The Labrang Monastery

With its white-washed walls and golden roofs, the Labrang Monastery rises up along the banks of the Daxia River in Xiahe County like an imperial palace hidden amongst the trees. Its location places it at an intersection between four major ethnic groups, the Tibetans, Mongolians, Han Chinese, and the Hui people, meaning that over the years it has been influenced by numerous cultures. It boasts the largest population of resident monks outside of Tibet and is one of six major monasteries dedicated to the Gelugpa branch of Tibetan Buddhism, standing alongside other prestigious academies such as the Drepung Monastery in Tibet and the Kumbum Monastery in Qinghai.

It was founded in 1709 by a first generation Jamyang Zhépa named Ngawang Tsöndrü (1648–1721), a title which meant that he ranked third in importance after the Dalai Lama and the Panchen Lama[1]. The northern district of Xiahe City is almost completely dominated by the monastery complex, meaning it’s largely regarded as a monastic city. Let’s just hope the locals don’t develop a holier-than-thou attitude! Unlike many of the cities dotted throughout Gansu province, over 50% of Xiahe’s population is made up of Tibetan people and this is reflected in the culture, architecture, and lifestyle enjoyed by the locals.

In its heyday, Labrang was home to nearly 4,000 monks, but these numbers rapidly declined due to disruption during the Cultural Revolution. The population is now capped at 1,800 monks, who travel from across China for the coveted opportunity to study there. During their study, each monk chooses to join one of the six dratsang or colleges within the complex, which each offer different specialities ranging from theology to traditional Tibetan medicine. From then on, the monastery’s library is their best friend, as it contains over 60,000 sutras[2] dedicated to various topics. Imagine trying to get through all of those in your lifetime!

The complex is separated into 18 halls, one golden stupa[3], and a sutra debating area, which are all a stunning mixture of Han and Tibetan architectural styles. There is even a museum within the complex, which features exhibitions of statues, sutras, and murals along with an array of Tibetan language books, history books, medicines, and other artistic objects that can be purchased.

The Grand Sutra Hall is the main area used for religious activities and its interior is delicately decorated with shrines, murals of Buddha, and bookcases stacked with sutra scrolls. Located just to its northwest is the Grand Golden Tile Hall, which is a six-storey building with a roof made from bronze tiles that are plated with gold. The architecture has a certain Nepalese flair and, within the hall, there stands a bronze statue of Buddha crafted by Nepalese artisans. In front of the hall gate, there stands a stele[4] with Han, Tibetan, Manchu, and Mongolian characters inscribed upon it by the Jiaqing Emperor of the Qing Dynasty (1644-1912). As if being multilingual wasn’t impressive enough!

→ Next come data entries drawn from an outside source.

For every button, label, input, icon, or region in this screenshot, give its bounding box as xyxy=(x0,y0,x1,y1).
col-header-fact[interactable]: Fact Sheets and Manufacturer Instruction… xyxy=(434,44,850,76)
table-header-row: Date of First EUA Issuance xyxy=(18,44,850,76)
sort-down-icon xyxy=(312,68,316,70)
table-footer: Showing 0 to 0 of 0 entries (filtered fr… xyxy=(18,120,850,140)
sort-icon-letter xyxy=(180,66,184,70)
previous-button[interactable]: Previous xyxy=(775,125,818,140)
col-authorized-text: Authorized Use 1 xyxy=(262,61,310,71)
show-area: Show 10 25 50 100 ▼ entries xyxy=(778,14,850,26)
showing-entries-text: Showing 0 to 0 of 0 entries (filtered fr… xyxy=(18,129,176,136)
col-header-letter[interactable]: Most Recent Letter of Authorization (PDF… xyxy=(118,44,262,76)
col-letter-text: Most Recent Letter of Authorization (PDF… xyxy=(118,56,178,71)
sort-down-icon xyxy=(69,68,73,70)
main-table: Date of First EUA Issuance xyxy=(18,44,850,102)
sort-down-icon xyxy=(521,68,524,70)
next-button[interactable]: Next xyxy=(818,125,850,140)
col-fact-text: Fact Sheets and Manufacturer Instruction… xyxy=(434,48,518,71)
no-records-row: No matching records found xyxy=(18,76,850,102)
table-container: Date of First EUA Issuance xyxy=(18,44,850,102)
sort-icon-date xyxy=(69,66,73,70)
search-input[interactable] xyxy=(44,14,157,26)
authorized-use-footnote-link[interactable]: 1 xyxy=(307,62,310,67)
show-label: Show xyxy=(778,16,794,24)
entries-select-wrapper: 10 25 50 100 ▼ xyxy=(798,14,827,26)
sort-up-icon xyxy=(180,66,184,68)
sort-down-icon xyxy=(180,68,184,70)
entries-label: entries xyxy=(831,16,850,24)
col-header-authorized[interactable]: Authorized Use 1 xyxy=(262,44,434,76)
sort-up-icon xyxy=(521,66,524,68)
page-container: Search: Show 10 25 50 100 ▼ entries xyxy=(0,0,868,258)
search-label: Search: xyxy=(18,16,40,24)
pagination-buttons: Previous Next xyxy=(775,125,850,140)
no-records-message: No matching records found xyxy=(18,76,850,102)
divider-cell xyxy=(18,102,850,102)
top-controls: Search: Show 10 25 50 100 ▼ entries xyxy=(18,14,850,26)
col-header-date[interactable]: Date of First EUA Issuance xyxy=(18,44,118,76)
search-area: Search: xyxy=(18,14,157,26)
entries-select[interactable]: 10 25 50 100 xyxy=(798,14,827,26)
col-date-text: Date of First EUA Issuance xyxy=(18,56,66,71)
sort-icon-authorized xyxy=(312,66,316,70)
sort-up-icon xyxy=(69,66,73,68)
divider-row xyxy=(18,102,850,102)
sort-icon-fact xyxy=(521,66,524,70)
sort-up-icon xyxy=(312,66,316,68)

Another major highlight of the complex is the three-storey Barkhang, which is the monastery’s traditional printing press. Hidden down a small lane, this hall boasts rows and rows of over 20,000 wood blocks that are used for printing sutras and religious texts. Near to the Barkhang, the Hall of Hayagriva serves as a repository for vivid murals and contains a rare 12 metre (39 ft.) high statue of Hayagriva, the wrathful manifestation of the goddess Guanyin with six arms, three faces, and a characteristically fierce scowl. This is just one of the many thousands of statues scattered throughout the complex, some of which are made out of gold, silver, aluminium, bronze, wood, jade, and all manner of opulent materials.

Nowadays the monastery is still an important pilgrimage destination for Tibetans living across China. Vibrant and lively festivals take place here throughout the year, but none are more magnificent than the festivities that surround Losar or the Tibetan New Year. Each year during Losar, a huge Thangka or Buddhist painting is hung on the monastery’s Thangka Wall. Thousands of pilgrims travel to attend the celebration and then walk the kora path or pilgrimage circuit, which winds around the complex and is littered with colourful prayer wheels. So, if you’re taking a trip to Labrang, be prepared for lots of walking!

[1] The Panchen Lama: The highest ranking lama after the Dalai Lama according to Tibetan Buddhism.

[2] Sutra: One of the sermons of the historical Buddha.

[3] Stupa: A hemispherical structure with a small interior designed for storing Buddhist relics and for private meditation.

[4] Stele: An upright stone slab or pillar that bears an inscription and usually marks a burial site, like a tombstone.